1

I'm new to automating webpage access, so forgive what is probably a remedial question. I'm using C#/Windows.Forms in a console app. I need to programmatically enter the value of an input on a webpage that I cannot modify and that is running javascript. I have successfully opened the page (triggering WebBrowser.DocumentCompleted). I set browser emulation mode to IE11 (in registry), so scripts run without errors. When DocumentCompleted() triggers, I am unable to access the document elements without first viewing the document content via MessageBox.Show(), which is clearly not acceptable for my unattended app.
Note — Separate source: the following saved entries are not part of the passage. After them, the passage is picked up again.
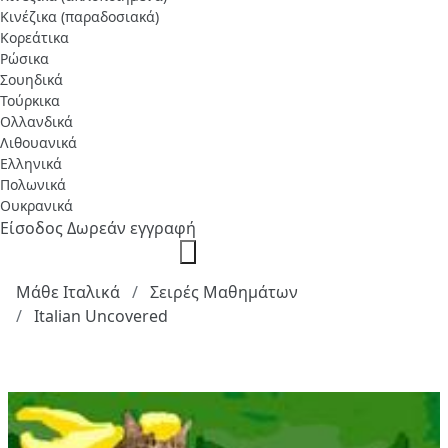
Κινέζικα (παραδοσιακά)
Κορεάτικα
Ρώσικα
Σουηδικά
Τούρκικα
Ολλανδικά
Λιθουανικά
Ελληνικά
Πολωνικά
Ουκρανικά
Είσοδος
Δωρεάν εγγραφή
Μάθε Ιταλικά
Σειρές Μαθημάτων
Italian Uncovered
What do I need to do so that my document elements are accessbile in an unattended session (so I can remove MessageBox.Show() from the code below)? Details below. Thank you.

The input HTML is:

<input class="input-class" on-keyup="handleKeyPress($key)" type="password">

My DocumentCompleted event handler is:

    private static void LoginPageCompleted(object sender, WebBrowserDocumentCompletedEventArgs e)
    {
        WebBrowser wb = ((WebBrowser)sender);

        var document = wb.Document;

    // I'm trying to eliminate these 3 lines
        var documentAsIHtmlDocument = (mshtml.IHTMLDocument)document.DomDocument;
        var content = documentAsIHtmlDocument.documentElement.innerHTML;
        MessageBox.Show(content);

        String classname = null;
        foreach (HtmlElement input in document.GetElementsByTagName("input"))
        {
            classname = input.GetAttribute("className");

            if (classname == "input-class")
            {
                input.SetAttribute("value", password);
                break;
            }
        }
   }
Tony
  • 363
  • 2
  • 8
  • It is possible that when you try to access the document, its completion is only partial. The `DocumentCompleted()` event can be triggered by IFrames, for example. Try adding a check: `if (webBrowser1.ReadyState == WebBrowserReadyState.Complete) { (...) };` before attempting to parse it. – Jimi Mar 17 '18 at 03:54
  • @Jimi - Thank you very much for your suggestion. Your suggested check confirms that the page `ReadyState` is `Complete`; however, the document elements are still not accessible until after the MessageBox.Show() statement. – Tony Mar 17 '18 at 14:04
  • Try it with the code in the example. I just tested it with a WebForm login page, an the password is correctly inserted in Input container. – Jimi Mar 17 '18 at 16:24
  • @Jimi - I'm trying to do this in a ConsoleApp. Is it possible that WebBrowser controls don't work properly in a ConsoleApp? If so, that would explain a bit. – Tony Mar 17 '18 at 21:13
  • I'm going to test this in a Console project. I don't recall any difference in behaviour, but a fresh double check doesn't hurt. – Jimi Mar 17 '18 at 21:29

2 Answers2

1

The problem for me was that the page I'm accessing is being created by javascript. Even though documentComplete event was firing, the page was still not completely rendered. I have successfully processed the first page by waiting for the document elements to be available and if not available, doing Application.DoEvents(); in a loop until they are, so I know now that I'm on the right track.

This SO Question helped me: c# WebBrowser- How can I wait for javascript to finish running that runs when the document has finished loading?

Note that checking for DocumentComplete does not accurately indicate the availability of the document elements on a page generated by javascript. I needed to keep checking for the elements and running Application.DoEvents() until they became available (after the javascript generated them).

Tony
  • 363
  • 2
  • 8
  • My completed solution using the lessons learned in this thread is posted here for further discussion: https://stackoverflow.com/questions/49350908/automatically-rebooting-a-verizon-fios-quantum-router-via-c-webbrowser-consolea – Tony Mar 18 '18 at 17:40
0

If the problem comes from the creation of a STAThread, necessary to instantiate the underlying Activex component of WebBrowser control, this is a modified version of Hans Passant's code as shown in the SO Question you linked.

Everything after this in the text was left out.